Parsnip soup with collard greens and new season's olive oil
Crab salad with blood orange and puntarelle
Monkfish with savoy cabbage, white beans and lemon relish
Yoghurt panna cotta with grapefruit jelly

Lots of restaurants claim to 'let the produce do the talking' these days, but few do it as well as Spring – Skye, after all, has always been a paragon of that philosophy, and the Fern Verrow trump card puts Spring’s produce head and shoulders above most. It transforms parsnip soup with collard greens and new season’s olive oil into a revelatory thing. Monkfish comes wrapped in savoy cabbage leaves which were picked mere hours previously, and a garnish of white beans and lemon relish. Yoghurt panna cotta slumps perfectly on the plate, and sports a shiny cap of grapefruit jelly. Whether you’re eating off the à la carte or the scratch menu, dishes at Spring have a funny way of surprising you – you think you’ve ordered something familiar, but instead you discover a purity of flavour you didn’t know existed.

Not everyone has access to that sort of produce of course, but there is a lot to be said for simply eating within the seasons. ‘There are so many reasons for it,’ Rose explains. ‘If you’re buying strawberries in winter they’re obviously not going to taste good, and you’re adding to the pollution of the skies by importing a strawberry from Peru. Go buy your strawberries in summer when they’re juicy and delicious! Lots of people still don’t think that way, but hopefully if more chefs cook seasonally and work from the land more, it’ll bring awareness to it.’

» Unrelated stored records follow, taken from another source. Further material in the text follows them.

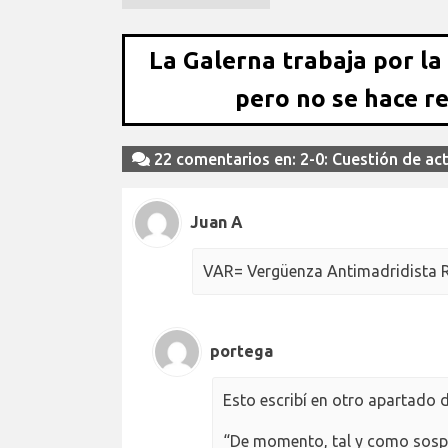
La Galerna trabaja por la
pero no se hace r
22 comentarios en: 2-0: Cuestión de ac
Juan A
VAR= Vergüenza Antimadridista R
portega
Esto escribí en otro apartado 
“De momento, tal y como sospe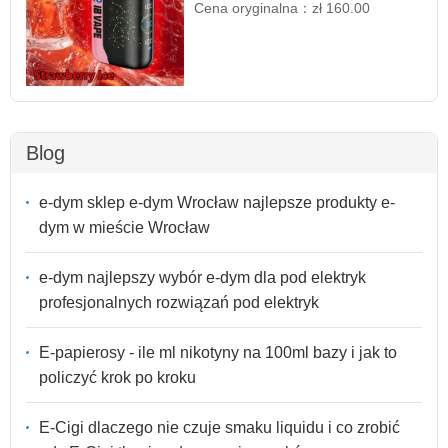
Cena oryginalna：
zł 160.00
Blog
e-dym sklep e-dym Wrocław najlepsze produkty e-
dym w mieście Wrocław
e-dym najlepszy wybór e-dym dla pod elektryk
profesjonalnych rozwiązań pod elektryk
E-papierosy - ile ml nikotyny na 100ml bazy i jak to
policzyć krok po kroku
E-Cigi dlaczego nie czuje smaku liquidu i co zrobić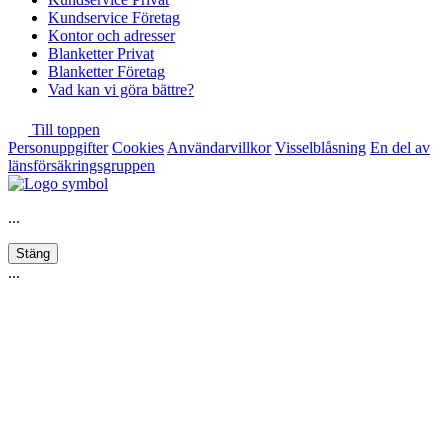
Kundservice Företag
Kontor och adresser
Blanketter Privat
Blanketter Företag
Vad kan vi göra bättre?
Till toppen
Personuppgifter
Cookies
Användarvillkor
Visselblåsning
En del av
länsförsäkringsgruppen
...
Stäng
...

Rose loves encouraging people to think seasonally, whether it’s friends and family or guests at the restaurant. She admits too that she would love to own her own restaurant down the line, and keep raising awareness of sustainable, seasonal food. ‘One day I would like to put everything I’ve learned into a really fantastic restaurant,’ she says, ‘and hopefully make it a success!’